Martin Eden est un marin au regard profond et aux épaules robustes. Il
est un jour invité, on ne sait pourquoi, par Arthur Morse dans sa famille,
aisée et bourgeoise. Au milieu de l’enfilade de salons Martin se
sent empesé et maladroit, quand soudain il est présenté à Ruth
Morse, le sœur d’Arthur. Il ressent aussitôt un coup de foudre
pour elle. Etudiante en lettres, leur relation va d’abord être de
professeur à élève. Grâce à elle, il va perfectionner
sa grammaire et son apparence vestimentaire ; et dévorer des livres.
Peu à peu il prend conscience de la différence entre ses anciennes
passades éphémères du temps où il était marin,
buveur et bagarreur, et la dévotion amoureuse qu’il porte à Ruth.
Pour pouvoir continuer à la voir, il ne navigue plus et accepte un travail
harassant dans une blanchisserie. A force de le voir, Ruth à son tour
devient amoureuse de Martin, cependant qu’il décide de devenir écrivain,
et pour cela refuse toute offre de travail stipendié.
Pendant quelques chapitres, les choses semblent faire du sur place : il écrit frénétiquement mais aucun journal ou éditeur n’accepte sa prose, ni sa poésie. Pourtant il s’acharne et écrit encore et encore. Pendant ce temps d’attente il sera obligé plusieurs fois, pour survivre, de mettre au Mont de Piété son costume et sa bicyclette. Il assiste à des réunions de propagandistes de la pensée de Spencer, curieusement dénommés socialistes dans le livre (nous reviendrons sur Spencer en fin de compte-rendu) et s’enflamme littéralement pour lui.
Devant ses échecs comme écrivain, Ruth le pousse à abandonner l’écriture et prendre une situation salariée. Mais, croyant en son destin, il refuse. Leur amour réciproque s’éteint lentement. Une invitation à dîner chez les Morse aggravera leur mésentente : pris à parti par M. Morse et son ami le juge Blount qui alignent des stéréotypes indigents sur Spencer, Martin Eden devient hystérique et méprisant pour ses hôtes et leur ami qui, par leurs attaques ignorantes, le confirment dans sa supériorité intellectuelle, mais aussi dans le fait qu’ils ne l’aiment pas. Il rompt alors ses fiançailles avec Ruth.

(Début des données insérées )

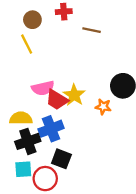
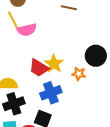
pink semicircle: (43, 88) -> (27, 30), moved
blue cross: (51, 129) -> (51, 93), moved

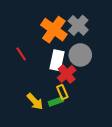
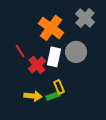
gray cross: (78, 25) -> (85, 18), moved
red cross: (67, 74) -> (37, 65), moved
yellow arrow: (35, 101) -> (33, 96), turned -42

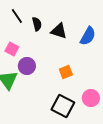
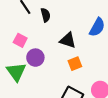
black triangle: (59, 31) -> (68, 40), moved

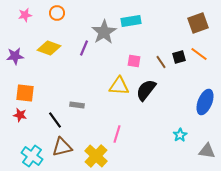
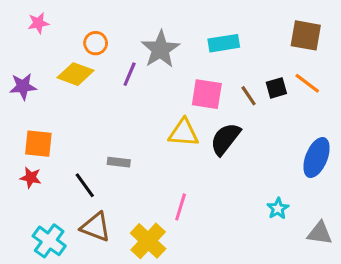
orange circle: (57, 13) -> (96, 43), moved
cyan rectangle: (131, 21) -> (224, 43), moved
brown square: (198, 23) -> (306, 35), turned 30
pink square: (134, 61) -> (207, 94), size x1.5
brown triangle: (62, 147) -> (96, 227), turned 35

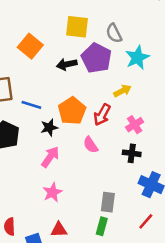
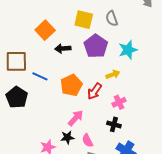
gray semicircle: (114, 33) -> (112, 18), moved
black arrow: (67, 64) -> (63, 48), moved
black star: (49, 128) -> (67, 137), moved
pink semicircle: (91, 145) -> (88, 141), moved
pink arrow: (50, 157) -> (76, 118), moved

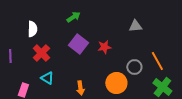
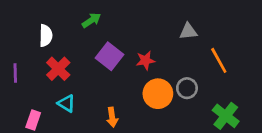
green arrow: (73, 17) -> (91, 20), moved
orange line: (157, 61) -> (219, 60), moved
orange circle: (116, 83) -> (158, 94), moved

Un renversement se produit alors, un de ses amis qui vient de mourir lui ayant légué un manuscrit qui, enfin, est édité sous son nom, ses écrits antérieurs trouvent preneur. Martin voit l’argent et le renom affluer de toutes parts. Un moment, il pense refaire sa vie avec Lizzie, une amie d’autrefois ; par hasard, il retrouve Ruth. Mais à chaque fois les fils ne se renouent pas. Persuadé qu’il « n’a jamais changé » malgré l’argent qui afflue, et avec lui les invitations chez ceux qui, autrefois, l’ont rejeté, il décide de prendre un bateau pour les îles Marquise. Avant de partir, il rembourse très largement toutes les aides reçues lors des années de misère. Une fois sur le bateau partant vers les mers du sud il prend conscience de sa solitude et se noie volontairement.
Ce roman, dont le résumé rend assez mal compte car des personnages secondaires, dont il n’est pas fait allusion, ont une vie et des relations importantes avec Martin, a plu à beaucoup des membres du cercle. Les uns y voyant une description proche de celle qui est vécue aujourd’hui, la panne de l’ascenseur social, d’autres admirant la ténacité, le courage et la puissance physique du héro. Certains considérèrent que la lenteur et répétition de la partie centrale ajoutait au sentiment d’attente dans la lutte de Martin Eden et créaient un bon suspense, d’autres trouvèrent que les passages à la blanchisserie et même le désarroi du héro quand des flots d’argent lui arrivent étaient bien décrites et explicitées. Le difficile passage de situation de classe par quelqu’un qui découvre un autre monde social que celui de sa naissance fut aussi évoqué. La similitude entre l’histoire de vie de Martin Eden et celle de son créateur Jack London fut aussi mentionnée, ainsi que les similitudes entre sa mort et celle de son héro.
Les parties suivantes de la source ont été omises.